Fundamentally the company is simply undervalued when taking into consideration actual earnings and FCF as well as its growth prospects. As mentioned above, the stock is cheap at 1.0x tangible BV, 4.9x a depressed LTM EBITDA, and 11.4x LTM EPS, adjusted for a charge related to a canceled acquisition in 2001.

Revenue has grown approximately 50% since 1998 and, notwithstanding an awful retail economy, revenue still managed to grow by a respectable 7% in 2001. This impressive revenue growth largely is a function of FRS which currently is a +$400 million domestic market that is expected to grow by greater than 15% annually over the next 3 years (Europe is expected to grow even faster) and within which Cobra enjoys 25% market share. Growth has come primarily from new customer accounts added: Best Buy and Costco were added in 2000; Wal-Mart (for FRS), Target, Radio Shack and Ultimate Electronics were added in 2001. The company is in a total of 31,000 storefronts today. Cobra will be in 3,000 Wal-Marts by the end of 2002, up from 900 at the end of 2001. Sales to K-Mart have been falling, and were only 7% of sales in Q4 2001, according to management. Additionally, credit losses from K-Mart were minimal.

EBITDA margins expanded from 6.2% in 1998 to 8.3% the next year and 10.1% in 2000; margins dropped to 8.3% in 2001 as the weakening economy combined with greater promotional spending drove SG&A expenses up as a percentage of sales. As the economy picks back up and revenue increases in both FRS as well as from the new GPS product EBITDA margins should rebound.

Further, Cobra should generate significant FCF as a result of modest capex (all manufacturing is done in East Asia) and very modest leverage at $0.02 million at Q1 2002, with the average debt balance throughout the year at about $7.5 million, or less than 1x EBITDA. Working capital requirements are in line with other consumer products companies with retail customers, and should improve as the number of Wal-Marts and Targets serviced increases to levels at which inventory can be more efficiently managed.

Finally, Cobra also has significant asset coverage (the stock trades below tangible book value) and has excess assets including $5.6 million cash surrender value of life insurance policy and its 93,000sq. ft. headquarters building and warehouse, which we value at $3.0 - $5.0 million.

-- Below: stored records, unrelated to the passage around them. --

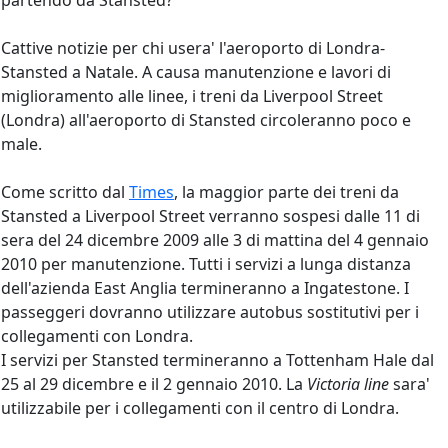
partendo da Stansted?
Cattive notizie per chi usera' l'aeroporto di Londra-
Stansted a Natale. A causa manutenzione e lavori di
miglioramento alle linee, i treni da Liverpool Street
(Londra) all'aeroporto di Stansted circoleranno poco e
male.
Come scritto dal
Times
, la maggior parte dei treni da
Stansted a Liverpool Street verranno sospesi dalle 11 di
sera del 24 dicembre 2009 alle 3 di mattina del 4 gennaio
2010 per manutenzione. Tutti i servizi a lunga distanza
dell'azienda East Anglia termineranno a Ingatestone. I
passeggeri dovranno utilizzare autobus sostitutivi per i
collegamenti con Londra.
I servizi per Stansted termineranno a Tottenham Hale dal
25 al 29 dicembre e il 2 gennaio 2010. La
Victoria line
sara'
utilizzabile per i collegamenti con il centro di Londra.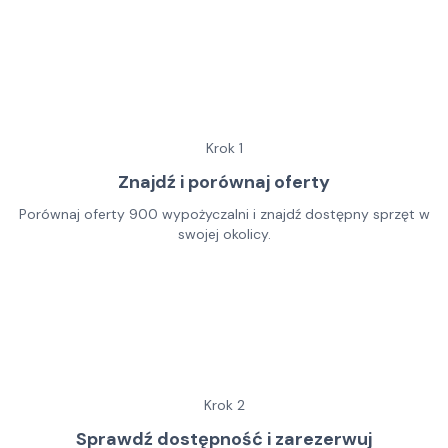
Krok
1
Znajdź i porównaj oferty
Porównaj oferty 900 wypożyczalni i znajdź dostępny sprzęt w
swojej okolicy.
Krok
2
Sprawdź dostępność i zarezerwuj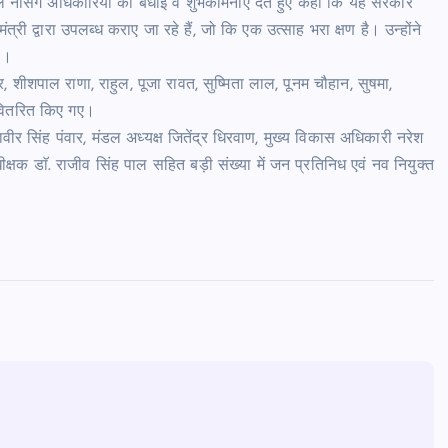
े नर्सिंग अधिकारियों को बधाई व शुभकामनाएं देते हुए कहा कि यह सरकार
ंत्री द्वारा उपलब्ध कराए जा रहे हैं, जो कि एक उत्साह भरा क्षण है। उन्होंने
ै।
महर, शीशपाल राणा, राहुल, पूजा रावत, सुष्मिता लाल, पूनम चौहान, सुषमा,
र वितरित किए गए।
वीर सिंह पंवार, मंडल अध्यक्ष जितेंद्र धिरवाण, मुख्य विकास अधिकारी नरेश
ीक्षक डाॅ. राजीव सिंह पाल सहित बड़ी संख्या में जन प्रतिनिध एवं नव नियुक्त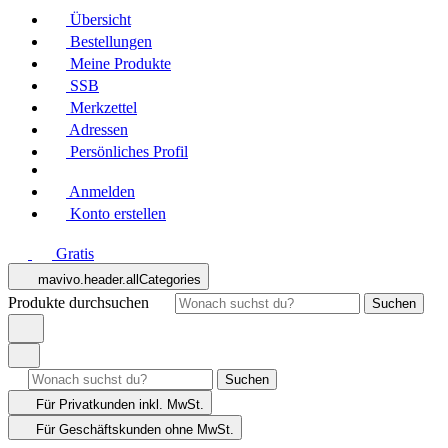
Übersicht
Bestellungen
Meine Produkte
SSB
Merkzettel
Adressen
Persönliches Profil
Anmelden
Konto erstellen
Gratis
mavivo.header.allCategories
Produkte durchsuchen
Suchen
Suchen
Für Privatkunden
inkl. MwSt.
Für Geschäftskunden
ohne MwSt.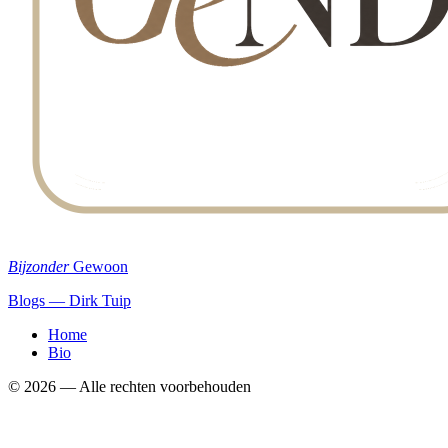
Bijzonder
Gewoon
Blogs — Dirk Tuip
Home
Bio
©
2026
— Alle rechten voorbehouden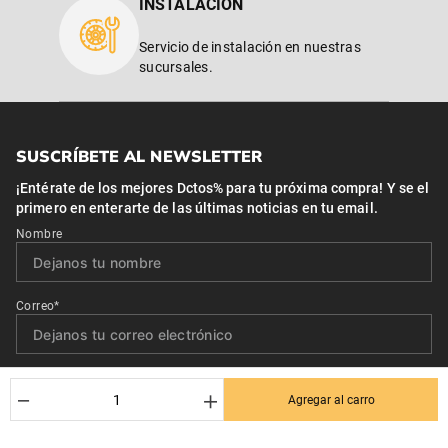
INSTALACIÓN
Servicio de instalación en nuestras
sucursales.
SUSCRÍBETE AL NEWSLETTER
¡Entérate de los mejores Dctos% para tu próxima compra! Y se el
primero en enterarte de las últimas noticias en tu email.
Nombre
Correo*
Quiero recibir el newsletter con promociones.
－
＋
Agregar al carro
Suscribirse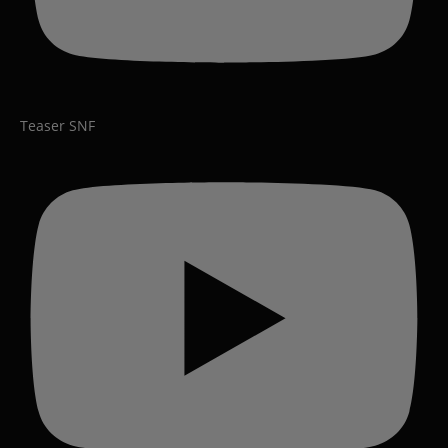
Teaser SNF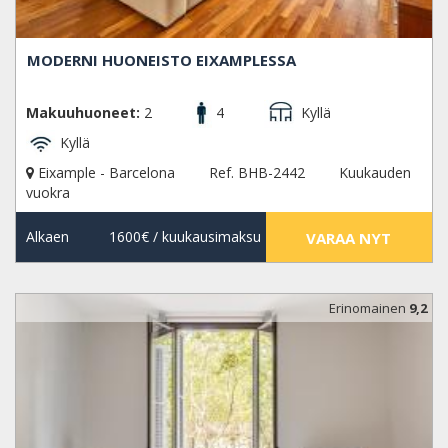
MODERNI HUONEISTO EIXAMPLESSA
Makuuhuoneet:
2
4
Kyllä
Kyllä
Eixample - Barcelona
Ref. BHB-2442
Kuukauden
vuokra
Alkaen
1600€
/ kuukausimaksu
VARAA NYT
Erinomainen
9,2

The company reported a loss for Q1 2002 [versus a profit in 2001] on May 14, which spooked some investors, sending the stock down 13% from $9.15 to its current $8.10. Sales were down 30% from Q1 2001 as last year included 2 large orders from mass merchants running promotions which are normally Q2 events. Additionally, COBR experienced what every other consumer products company selling to the big chains experienced in Q1 – a shift to a lower-inventory stocking model coupled with a retrenchment in purchasing based on fears of weakening consumer spending. We know from Q1 results at these retailers [WMT, TGT, BBY] that the consumer slowdown expected did not occur, as spending has remained strong.

We believe the market overreacted, as Q1 is by far the smallest quarter in terms of annual EBITDA [17% of FY2001] and Net Income [13%]. Management attributes the quarter’s net loss to 1) discounting of prices on older detection and FRS models to make room for new products on the shelves and 2) a tougher retail environment, with retailers hesitant to add anything but new products to inventories. Overlooked were 1) the company’s $16.3 million in CFFO generated in the quarter, which the company used to pay down virtually all its $15.4 million in debt and 2) the CEO’s assertion that the first quarter’s performance notwithstanding, they expect “sales and earnings for 2002 to be higher than 2001”, even after backing out the non-recurring write-off in 2001.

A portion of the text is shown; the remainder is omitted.